** Data for this task follows **

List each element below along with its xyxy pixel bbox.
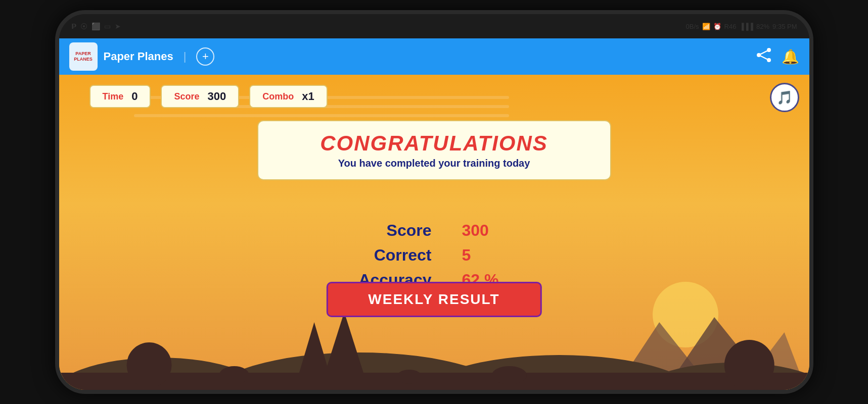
congrats-card: CONGRATULATIONS You have completed your … [257, 120, 611, 180]
correct-result-row: Correct 5 [283, 246, 586, 265]
result-score-value: 300 [462, 221, 538, 240]
game-area: Time 0 Score 300 Combo x1 🎵 CONGRATULATI… [59, 75, 809, 394]
score-value: 300 [207, 90, 226, 103]
svg-marker-13 [299, 322, 329, 373]
network-speed: 0B/s [686, 23, 699, 30]
battery-text: 82% [756, 23, 769, 30]
score-stat-box: Score 300 [161, 85, 239, 108]
status-icon-battery: ▭ [104, 22, 111, 30]
svg-rect-18 [147, 370, 152, 385]
weekly-result-button[interactable]: WEEKLY RESULT [326, 282, 541, 317]
svg-rect-14 [312, 370, 315, 380]
clock-icon: ⏰ [713, 23, 721, 30]
signal-bars: ▐▐▐ [739, 23, 753, 30]
svg-point-21 [219, 366, 249, 384]
status-icon-arrow: ➤ [115, 22, 121, 30]
svg-marker-15 [324, 312, 364, 375]
svg-rect-12 [59, 373, 809, 394]
app-bar-right: 🔔 [756, 48, 799, 66]
stats-bar: Time 0 Score 300 Combo x1 [89, 85, 779, 108]
congrats-subtitle: You have completed your training today [289, 158, 580, 169]
bell-icon[interactable]: 🔔 [782, 48, 799, 65]
status-bar-left: 𝗣 ⦿ ⬛ ▭ ➤ [71, 22, 121, 30]
logo-text: PAPER PLANES [74, 51, 93, 62]
result-correct-value: 5 [462, 246, 538, 265]
result-correct-label: Correct [331, 246, 432, 265]
phone-container: 𝗣 ⦿ ⬛ ▭ ➤ 0B/s 📶 ⏰ R46 ▐▐▐ 82% 9:35 PM P… [0, 0, 868, 404]
combo-stat-box: Combo x1 [249, 85, 327, 108]
status-bar: 𝗣 ⦿ ⬛ ▭ ➤ 0B/s 📶 ⏰ R46 ▐▐▐ 82% 9:35 PM [59, 14, 809, 38]
result-score-label: Score [331, 221, 432, 240]
title-divider: | [184, 50, 187, 63]
combo-label: Combo [262, 91, 294, 102]
congrats-title: CONGRATULATIONS [289, 131, 580, 156]
svg-rect-16 [342, 372, 346, 384]
score-result-row: Score 300 [283, 221, 586, 240]
signal-r46: R46 [724, 23, 737, 30]
phone: 𝗣 ⦿ ⬛ ▭ ➤ 0B/s 📶 ⏰ R46 ▐▐▐ 82% 9:35 PM P… [55, 10, 813, 394]
signal-icon: 📶 [702, 23, 710, 30]
status-icon-dot: ⦿ [80, 22, 87, 30]
score-label: Score [174, 91, 199, 102]
time-value: 0 [131, 90, 138, 103]
music-button[interactable]: 🎵 [770, 83, 799, 112]
music-icon: 🎵 [776, 90, 793, 106]
svg-line-4 [759, 55, 769, 60]
status-icon-screen: ⬛ [92, 22, 100, 30]
time-stat-box: Time 0 [89, 85, 151, 108]
combo-value: x1 [302, 90, 314, 103]
svg-point-22 [396, 370, 421, 384]
svg-point-23 [491, 366, 526, 384]
time-display: 9:35 PM [772, 23, 797, 30]
add-button[interactable]: + [196, 47, 214, 66]
svg-line-3 [759, 50, 769, 55]
share-icon[interactable] [756, 48, 771, 66]
status-icon-p: 𝗣 [71, 22, 76, 30]
status-bar-right: 0B/s 📶 ⏰ R46 ▐▐▐ 82% 9:35 PM [686, 23, 797, 30]
svg-rect-20 [747, 370, 752, 385]
app-bar: PAPER PLANES Paper Planes | + 🔔 [59, 38, 809, 75]
app-logo: PAPER PLANES [69, 42, 98, 71]
time-label: Time [103, 91, 124, 102]
app-title: Paper Planes [104, 50, 173, 63]
app-bar-left: PAPER PLANES Paper Planes | + [69, 42, 215, 71]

** End of Data for this task **

The copy you write out must match the entries word for word, minus their pictures.

• Written response:
List each element below along with its xyxy pixel bbox.
congrats-card: CONGRATULATIONS You have completed your … [257, 120, 611, 180]
correct-result-row: Correct 5 [283, 246, 586, 265]
result-score-value: 300 [462, 221, 538, 240]
game-area: Time 0 Score 300 Combo x1 🎵 CONGRATULATI… [59, 75, 809, 394]
score-value: 300 [207, 90, 226, 103]
svg-marker-13 [299, 322, 329, 373]
network-speed: 0B/s [686, 23, 699, 30]
battery-text: 82% [756, 23, 769, 30]
score-stat-box: Score 300 [161, 85, 239, 108]
status-icon-battery: ▭ [104, 22, 111, 30]
svg-rect-18 [147, 370, 152, 385]
weekly-result-button[interactable]: WEEKLY RESULT [326, 282, 541, 317]
svg-rect-14 [312, 370, 315, 380]
clock-icon: ⏰ [713, 23, 721, 30]
signal-bars: ▐▐▐ [739, 23, 753, 30]
svg-point-21 [219, 366, 249, 384]
status-icon-arrow: ➤ [115, 22, 121, 30]
svg-marker-15 [324, 312, 364, 375]
svg-rect-12 [59, 373, 809, 394]
app-bar-right: 🔔 [756, 48, 799, 66]
stats-bar: Time 0 Score 300 Combo x1 [89, 85, 779, 108]
congrats-subtitle: You have completed your training today [289, 158, 580, 169]
bell-icon[interactable]: 🔔 [782, 48, 799, 65]
status-bar-left: 𝗣 ⦿ ⬛ ▭ ➤ [71, 22, 121, 30]
logo-text: PAPER PLANES [74, 51, 93, 62]
result-correct-value: 5 [462, 246, 538, 265]
result-correct-label: Correct [331, 246, 432, 265]
phone-container: 𝗣 ⦿ ⬛ ▭ ➤ 0B/s 📶 ⏰ R46 ▐▐▐ 82% 9:35 PM P… [0, 0, 868, 404]
combo-stat-box: Combo x1 [249, 85, 327, 108]
status-bar: 𝗣 ⦿ ⬛ ▭ ➤ 0B/s 📶 ⏰ R46 ▐▐▐ 82% 9:35 PM [59, 14, 809, 38]
result-score-label: Score [331, 221, 432, 240]
title-divider: | [184, 50, 187, 63]
combo-label: Combo [262, 91, 294, 102]
congrats-title: CONGRATULATIONS [289, 131, 580, 156]
svg-rect-16 [342, 372, 346, 384]
score-result-row: Score 300 [283, 221, 586, 240]
signal-r46: R46 [724, 23, 737, 30]
phone: 𝗣 ⦿ ⬛ ▭ ➤ 0B/s 📶 ⏰ R46 ▐▐▐ 82% 9:35 PM P… [55, 10, 813, 394]
signal-icon: 📶 [702, 23, 710, 30]
status-icon-dot: ⦿ [80, 22, 87, 30]
score-label: Score [174, 91, 199, 102]
time-value: 0 [131, 90, 138, 103]
music-button[interactable]: 🎵 [770, 83, 799, 112]
music-icon: 🎵 [776, 90, 793, 106]
svg-line-4 [759, 55, 769, 60]
status-icon-screen: ⬛ [92, 22, 100, 30]
time-stat-box: Time 0 [89, 85, 151, 108]
combo-value: x1 [302, 90, 314, 103]
svg-point-22 [396, 370, 421, 384]
svg-point-23 [491, 366, 526, 384]
time-display: 9:35 PM [772, 23, 797, 30]
add-button[interactable]: + [196, 47, 214, 66]
svg-line-3 [759, 50, 769, 55]
share-icon[interactable] [756, 48, 771, 66]
status-icon-p: 𝗣 [71, 22, 76, 30]
status-bar-right: 0B/s 📶 ⏰ R46 ▐▐▐ 82% 9:35 PM [686, 23, 797, 30]
svg-rect-20 [747, 370, 752, 385]
app-bar: PAPER PLANES Paper Planes | + 🔔 [59, 38, 809, 75]
app-logo: PAPER PLANES [69, 42, 98, 71]
time-label: Time [103, 91, 124, 102]
app-title: Paper Planes [104, 50, 173, 63]
app-bar-left: PAPER PLANES Paper Planes | + [69, 42, 215, 71]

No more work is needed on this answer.